此処に篭ってしまえばどんなに強力無比な存在でも私達に介入できなくなる。
何せ、この世界を感知し足を踏み入れられるのは、境界の住人たる私と、私が招いた客人だけ。
幻想郷に住まうみんなとは今生の別れね。
「これが最後でも未練はない?」
「何を仰います。前に申し上げた通り、私はいつだって紫様と一緒ですよ」
「ふふ、ありがとう。貴女が側に居てくれるだけで私は……」
「紫様」
「ええ。先に行ってて」
抱え上げた菫子と共にスキマの奥へ消えていく。この境界が私と幻想郷を隔てる最後の一歩。

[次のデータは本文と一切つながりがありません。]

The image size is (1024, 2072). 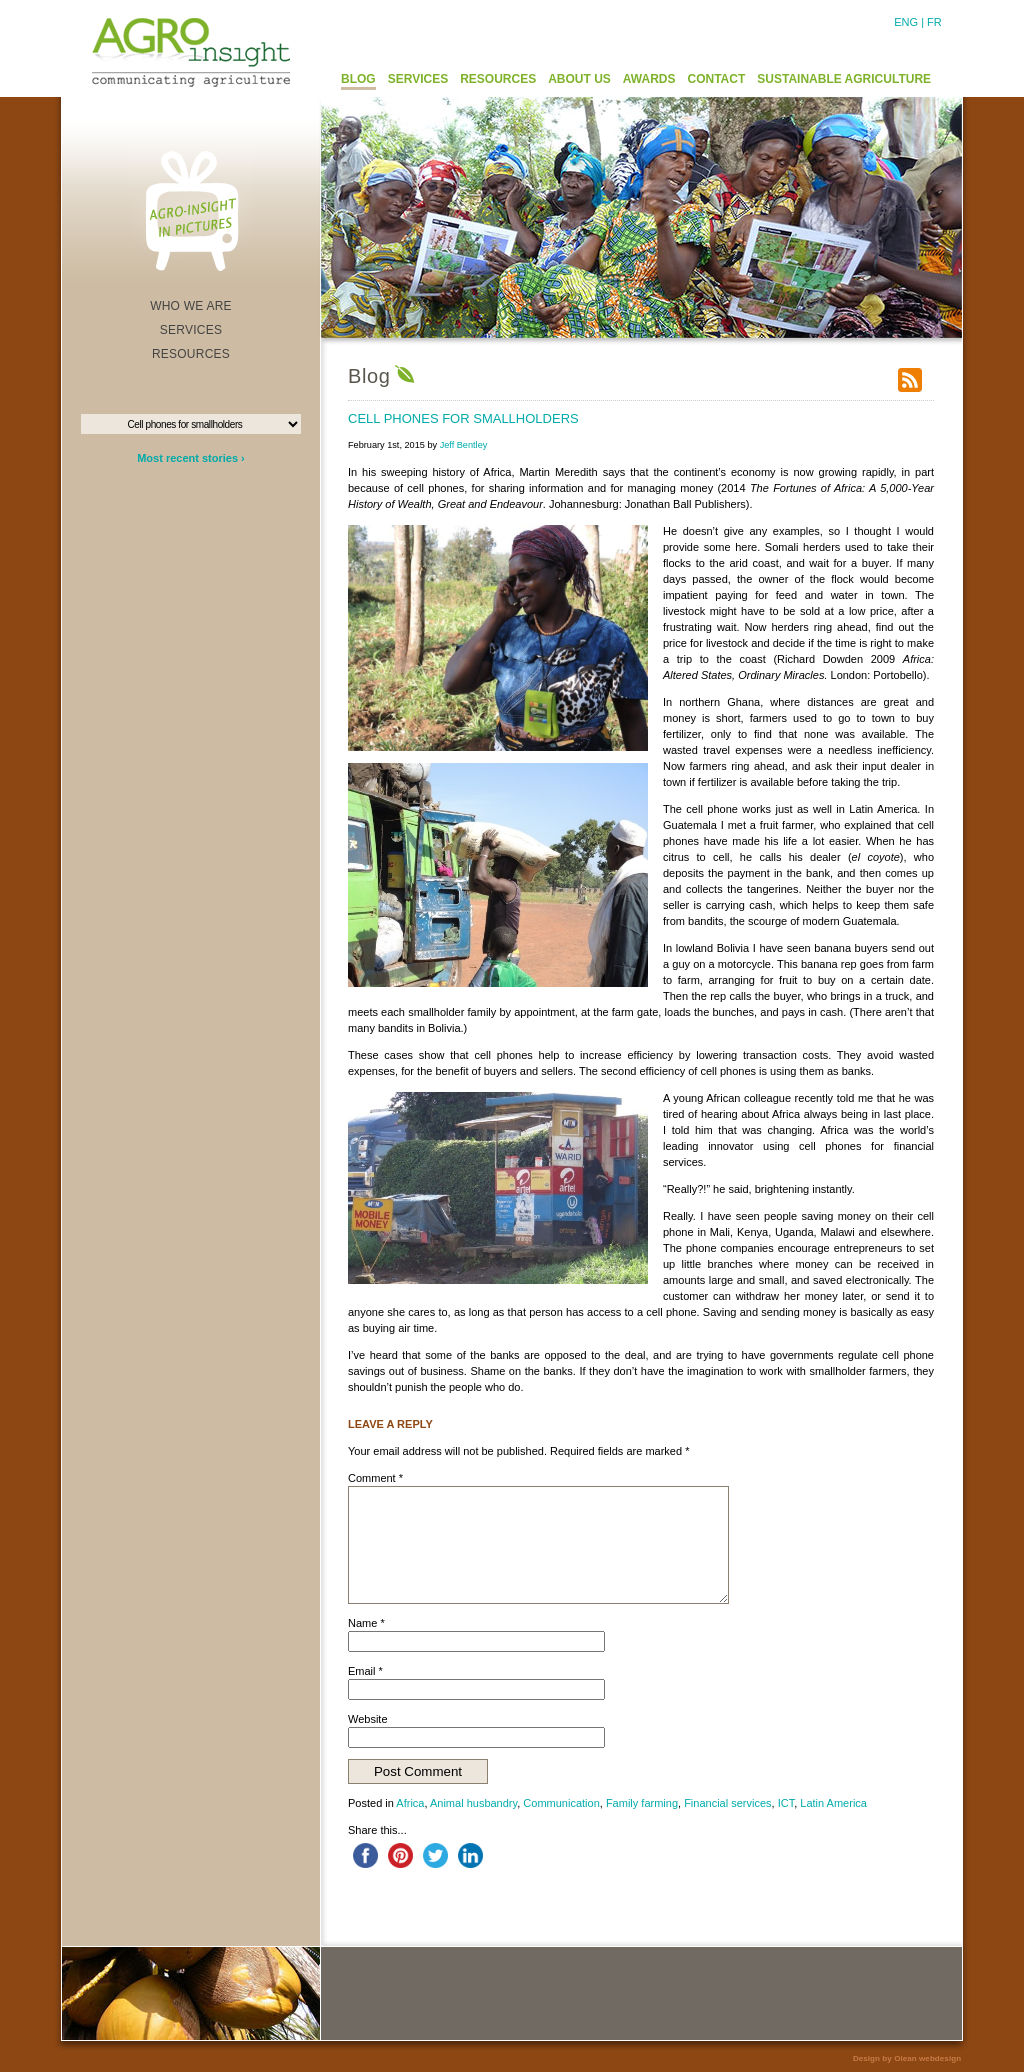 What do you see at coordinates (579, 79) in the screenshot?
I see `ABOUT US` at bounding box center [579, 79].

どういう結末になるのだとしても、この決断に対する後悔は忘れないようにしたい。
宙を見上げた。
月と星と、黒い海。そして紅白の巫女。
身体に心が生まれてからというもの、私は道に迷ってばかり。
それは絶対的な導を失ったからだ。月と星が何も教えてくれなくなったから。
私は此処が夢なのか、それとも地獄なのか。それすら朧げなのだ。
でもね霊夢。
貴女が、きっと貴女だけが。私に残酷な幻想を思い出させてくれるのよ。